Like I said, I find driving-related analogies unhelpful in describing politics. And anyway, many Singaporean drivers are a terrible lot, but that's another -- non-political -- matter.

Wednesday, April 27, 2011

By George! A Quixote tilting at windmills, or a shrewd '87-0 fear factor' move?

And so it has come to pass...

The Workers' Party is going for broke, with Low Thia Khiang leading WP's A-team into Aljunied GRC, currently held by PAP MPs led by Foreign Minister George Yeo.

In one quickstep move, LTK -- in choosing the road not previously taken, and in tandem if not in coordination with Chiam See Tong's move into a GRC -- has upped the ante in Singapore politics.

The magic figure ahead is the possibility of 87-0.

The PAP is sure to assure voters that if this number comes to pass, there will still be nine "alternative" voices -- the maximum number of NCMPs (which should be the case in a 87-0 result).

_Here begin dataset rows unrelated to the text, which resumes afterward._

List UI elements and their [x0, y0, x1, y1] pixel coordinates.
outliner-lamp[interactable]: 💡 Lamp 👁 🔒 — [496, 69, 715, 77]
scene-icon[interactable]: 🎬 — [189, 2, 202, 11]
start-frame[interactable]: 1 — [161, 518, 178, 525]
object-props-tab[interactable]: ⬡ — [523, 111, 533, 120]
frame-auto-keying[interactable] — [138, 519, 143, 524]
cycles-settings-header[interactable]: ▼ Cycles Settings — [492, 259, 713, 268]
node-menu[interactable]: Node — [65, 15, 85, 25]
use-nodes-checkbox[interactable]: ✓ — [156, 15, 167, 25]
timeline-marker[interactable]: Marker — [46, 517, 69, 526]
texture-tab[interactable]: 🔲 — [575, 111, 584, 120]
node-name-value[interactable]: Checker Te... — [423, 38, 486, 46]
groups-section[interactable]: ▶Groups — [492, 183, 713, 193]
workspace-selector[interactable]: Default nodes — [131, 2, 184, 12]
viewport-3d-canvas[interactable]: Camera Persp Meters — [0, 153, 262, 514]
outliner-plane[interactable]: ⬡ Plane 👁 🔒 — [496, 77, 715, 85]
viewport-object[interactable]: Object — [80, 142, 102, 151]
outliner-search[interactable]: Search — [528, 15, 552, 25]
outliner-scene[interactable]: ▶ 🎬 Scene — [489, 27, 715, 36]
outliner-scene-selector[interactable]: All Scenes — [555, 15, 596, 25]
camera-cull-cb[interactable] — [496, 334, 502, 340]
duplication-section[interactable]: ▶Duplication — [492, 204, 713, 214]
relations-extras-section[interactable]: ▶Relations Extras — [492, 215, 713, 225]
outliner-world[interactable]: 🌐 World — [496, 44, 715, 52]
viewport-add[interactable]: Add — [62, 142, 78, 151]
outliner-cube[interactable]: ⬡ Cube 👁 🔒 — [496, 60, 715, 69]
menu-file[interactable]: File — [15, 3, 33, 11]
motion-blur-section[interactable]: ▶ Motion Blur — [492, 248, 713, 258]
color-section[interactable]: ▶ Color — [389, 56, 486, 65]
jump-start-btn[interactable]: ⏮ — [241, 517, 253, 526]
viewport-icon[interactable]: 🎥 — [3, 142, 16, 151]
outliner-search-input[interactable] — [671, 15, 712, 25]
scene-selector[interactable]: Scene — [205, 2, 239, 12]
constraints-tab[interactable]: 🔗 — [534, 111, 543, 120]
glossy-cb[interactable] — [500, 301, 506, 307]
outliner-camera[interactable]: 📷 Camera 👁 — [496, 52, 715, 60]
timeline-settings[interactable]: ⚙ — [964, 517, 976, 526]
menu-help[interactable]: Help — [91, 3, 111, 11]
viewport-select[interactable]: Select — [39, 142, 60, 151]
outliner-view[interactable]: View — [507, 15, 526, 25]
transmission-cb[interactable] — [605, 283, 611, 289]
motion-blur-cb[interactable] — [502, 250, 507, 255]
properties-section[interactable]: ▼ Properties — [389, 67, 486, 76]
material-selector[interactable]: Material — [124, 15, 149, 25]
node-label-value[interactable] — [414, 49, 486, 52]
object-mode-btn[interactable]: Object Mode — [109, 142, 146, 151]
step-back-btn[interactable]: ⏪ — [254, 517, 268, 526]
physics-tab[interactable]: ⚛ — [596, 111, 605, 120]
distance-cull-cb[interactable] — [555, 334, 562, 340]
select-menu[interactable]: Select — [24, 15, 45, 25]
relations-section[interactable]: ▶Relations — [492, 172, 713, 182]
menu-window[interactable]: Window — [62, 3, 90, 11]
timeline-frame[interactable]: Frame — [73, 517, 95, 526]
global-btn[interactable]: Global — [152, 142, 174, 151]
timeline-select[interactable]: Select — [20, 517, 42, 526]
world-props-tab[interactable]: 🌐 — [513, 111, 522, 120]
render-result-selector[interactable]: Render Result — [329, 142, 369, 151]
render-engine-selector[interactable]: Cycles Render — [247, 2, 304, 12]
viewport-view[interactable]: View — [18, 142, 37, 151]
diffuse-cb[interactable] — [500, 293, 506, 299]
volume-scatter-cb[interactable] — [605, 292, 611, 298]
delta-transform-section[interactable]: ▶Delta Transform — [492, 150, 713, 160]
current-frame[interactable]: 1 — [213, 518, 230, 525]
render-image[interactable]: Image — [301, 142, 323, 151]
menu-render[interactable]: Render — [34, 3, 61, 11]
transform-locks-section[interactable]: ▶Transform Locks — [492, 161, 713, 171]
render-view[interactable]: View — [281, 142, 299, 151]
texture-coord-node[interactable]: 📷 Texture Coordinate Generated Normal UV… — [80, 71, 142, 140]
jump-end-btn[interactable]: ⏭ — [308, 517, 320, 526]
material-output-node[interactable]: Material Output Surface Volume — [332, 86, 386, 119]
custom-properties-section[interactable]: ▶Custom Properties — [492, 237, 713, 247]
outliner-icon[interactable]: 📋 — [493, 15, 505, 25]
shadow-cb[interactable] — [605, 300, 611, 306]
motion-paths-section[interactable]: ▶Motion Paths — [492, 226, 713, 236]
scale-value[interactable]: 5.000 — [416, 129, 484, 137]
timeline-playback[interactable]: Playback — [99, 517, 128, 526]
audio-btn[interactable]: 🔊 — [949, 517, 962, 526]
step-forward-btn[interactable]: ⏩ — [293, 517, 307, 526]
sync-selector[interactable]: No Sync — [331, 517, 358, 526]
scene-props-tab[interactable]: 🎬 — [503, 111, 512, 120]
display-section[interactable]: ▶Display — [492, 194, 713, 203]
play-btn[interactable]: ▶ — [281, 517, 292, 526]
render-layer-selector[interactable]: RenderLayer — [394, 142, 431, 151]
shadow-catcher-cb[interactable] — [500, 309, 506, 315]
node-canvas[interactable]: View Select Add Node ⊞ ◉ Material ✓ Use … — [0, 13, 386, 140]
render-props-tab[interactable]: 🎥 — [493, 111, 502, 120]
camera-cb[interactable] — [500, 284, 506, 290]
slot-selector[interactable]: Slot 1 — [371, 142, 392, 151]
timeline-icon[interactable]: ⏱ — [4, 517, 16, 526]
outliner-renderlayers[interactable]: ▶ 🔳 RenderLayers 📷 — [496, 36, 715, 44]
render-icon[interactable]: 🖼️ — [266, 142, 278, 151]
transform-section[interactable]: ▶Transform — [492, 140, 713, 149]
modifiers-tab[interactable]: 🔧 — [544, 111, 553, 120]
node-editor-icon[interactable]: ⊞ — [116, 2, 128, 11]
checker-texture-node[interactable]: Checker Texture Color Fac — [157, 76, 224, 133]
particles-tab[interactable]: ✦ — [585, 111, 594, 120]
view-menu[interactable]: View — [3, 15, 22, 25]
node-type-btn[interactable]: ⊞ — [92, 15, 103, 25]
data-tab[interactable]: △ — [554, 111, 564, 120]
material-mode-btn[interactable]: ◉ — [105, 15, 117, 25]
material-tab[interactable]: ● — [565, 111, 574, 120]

This ties in with what I call the PAP's assessment of a "lightning conductor" effect if nearly all seats are contested.

Now that Nomination Day (today, 27 April) is over, only the five-member Tanjong Pagar GRC is uncontested, so 82 seats are up for grabs. With all other GRCs and SMCs contested, voters have a "choice". But what if this creates the perception in individual voters' minds that voters in another constituency will vote in an opposition team or candidate -- the NIMBY phenomenon?

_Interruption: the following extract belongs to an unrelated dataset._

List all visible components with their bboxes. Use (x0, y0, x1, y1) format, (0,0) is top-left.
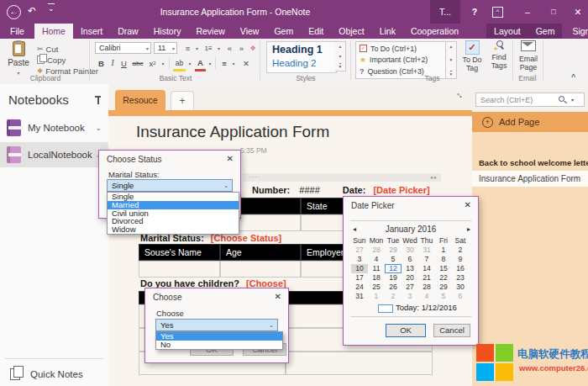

The PAP will also, I am sure, be claiming that it cannot afford the loss of a single incumbent minister, or any of its crop of 24 newly picked candidates. And it might invoke a loss of investor confidence should even one minister fall.

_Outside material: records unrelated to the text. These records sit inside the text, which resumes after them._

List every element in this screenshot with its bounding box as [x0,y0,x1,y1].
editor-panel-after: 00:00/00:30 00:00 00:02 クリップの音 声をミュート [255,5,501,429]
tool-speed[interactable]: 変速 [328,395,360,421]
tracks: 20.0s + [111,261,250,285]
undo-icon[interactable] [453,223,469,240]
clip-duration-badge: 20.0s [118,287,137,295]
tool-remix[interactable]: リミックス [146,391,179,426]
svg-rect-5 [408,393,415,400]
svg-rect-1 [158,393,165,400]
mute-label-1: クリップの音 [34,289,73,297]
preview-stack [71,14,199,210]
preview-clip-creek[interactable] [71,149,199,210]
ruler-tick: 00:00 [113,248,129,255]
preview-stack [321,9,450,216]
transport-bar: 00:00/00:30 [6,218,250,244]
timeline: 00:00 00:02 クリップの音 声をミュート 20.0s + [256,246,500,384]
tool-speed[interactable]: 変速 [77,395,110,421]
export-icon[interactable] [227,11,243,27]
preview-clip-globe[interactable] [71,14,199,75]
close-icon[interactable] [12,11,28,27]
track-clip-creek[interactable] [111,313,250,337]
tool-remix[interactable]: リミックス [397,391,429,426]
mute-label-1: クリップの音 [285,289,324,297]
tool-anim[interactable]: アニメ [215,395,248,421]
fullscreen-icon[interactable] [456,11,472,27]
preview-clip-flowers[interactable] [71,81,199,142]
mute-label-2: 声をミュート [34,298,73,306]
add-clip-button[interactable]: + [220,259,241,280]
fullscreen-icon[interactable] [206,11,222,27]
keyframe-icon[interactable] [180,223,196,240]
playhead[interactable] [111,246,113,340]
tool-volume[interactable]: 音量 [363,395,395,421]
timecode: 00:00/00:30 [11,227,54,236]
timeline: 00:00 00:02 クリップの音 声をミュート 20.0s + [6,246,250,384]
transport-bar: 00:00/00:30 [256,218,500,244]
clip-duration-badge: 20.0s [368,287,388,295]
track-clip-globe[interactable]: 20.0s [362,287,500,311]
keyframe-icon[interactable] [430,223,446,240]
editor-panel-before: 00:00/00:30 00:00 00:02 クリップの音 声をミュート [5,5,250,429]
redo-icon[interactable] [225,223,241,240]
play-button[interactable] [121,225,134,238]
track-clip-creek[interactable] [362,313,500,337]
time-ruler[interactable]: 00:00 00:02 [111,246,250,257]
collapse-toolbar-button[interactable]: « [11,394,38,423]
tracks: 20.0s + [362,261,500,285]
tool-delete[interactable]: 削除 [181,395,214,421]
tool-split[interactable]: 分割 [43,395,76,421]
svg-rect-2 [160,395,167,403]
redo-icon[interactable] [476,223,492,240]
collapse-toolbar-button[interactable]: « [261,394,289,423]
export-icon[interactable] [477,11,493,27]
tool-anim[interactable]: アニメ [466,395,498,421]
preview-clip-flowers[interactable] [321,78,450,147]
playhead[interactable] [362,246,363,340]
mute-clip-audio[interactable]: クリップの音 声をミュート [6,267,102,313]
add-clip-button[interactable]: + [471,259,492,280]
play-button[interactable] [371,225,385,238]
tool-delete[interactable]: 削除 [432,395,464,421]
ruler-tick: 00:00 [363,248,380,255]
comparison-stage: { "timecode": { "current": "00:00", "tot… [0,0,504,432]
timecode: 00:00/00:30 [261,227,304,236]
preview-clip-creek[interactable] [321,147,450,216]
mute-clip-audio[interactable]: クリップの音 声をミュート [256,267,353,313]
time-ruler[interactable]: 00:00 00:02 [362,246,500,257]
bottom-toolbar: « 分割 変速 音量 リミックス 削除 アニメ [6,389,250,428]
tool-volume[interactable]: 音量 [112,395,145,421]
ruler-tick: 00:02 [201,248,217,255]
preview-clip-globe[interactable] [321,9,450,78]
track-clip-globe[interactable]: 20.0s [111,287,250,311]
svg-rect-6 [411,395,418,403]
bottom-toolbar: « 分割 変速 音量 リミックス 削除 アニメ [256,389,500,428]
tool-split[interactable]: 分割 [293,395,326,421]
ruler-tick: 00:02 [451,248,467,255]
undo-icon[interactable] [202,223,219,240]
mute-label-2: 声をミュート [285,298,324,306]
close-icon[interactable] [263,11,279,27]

So, is LTK tilting at windmills, dreaming the Impossible Dream, in seeking to create a "Position Vacant: Foreign Minister of Singapore"? Already, observers see an uphill fight for the SPP team led by Chiam in Bishan-Toa Payoh GRC, which has two heavyweight ministers: Wong Kan Seng and Ng Eng Hen.

Or has LTK shrewdly calculated his odds -- that his going for broke strategy is really a putting into the minds of Aljunied voters the "fear of 87-0 for the next five years" strategy?

And if the "LTK factor" still holds sway in Hougang, his fellow Teochew-speaking WP member and now Hougang candidate Yaw Shing Leong may yet retain the SMC.

Put it another way: is LTK, in raising the stakes so high, fast-forwarding the emergence of a two-party system, ie a still dominant PAP vs a "not just a spare tyre" WP?

So, these are likely numbers at the end of the day come 7 May: 87-0, 82-5, or 81-6.

Any other number means at least one more, and possibly more, opposition party has survived an electoral drubbing.

Tuesday, April 26, 2011

Fasten your seat belt, this 'car' can go from 0 to 87...

Election rhetoric has been shifting into higher gear ahead of Nomination Day, tomorrow (27 April). And even more high-octane metaphors are being pumped out by political parties.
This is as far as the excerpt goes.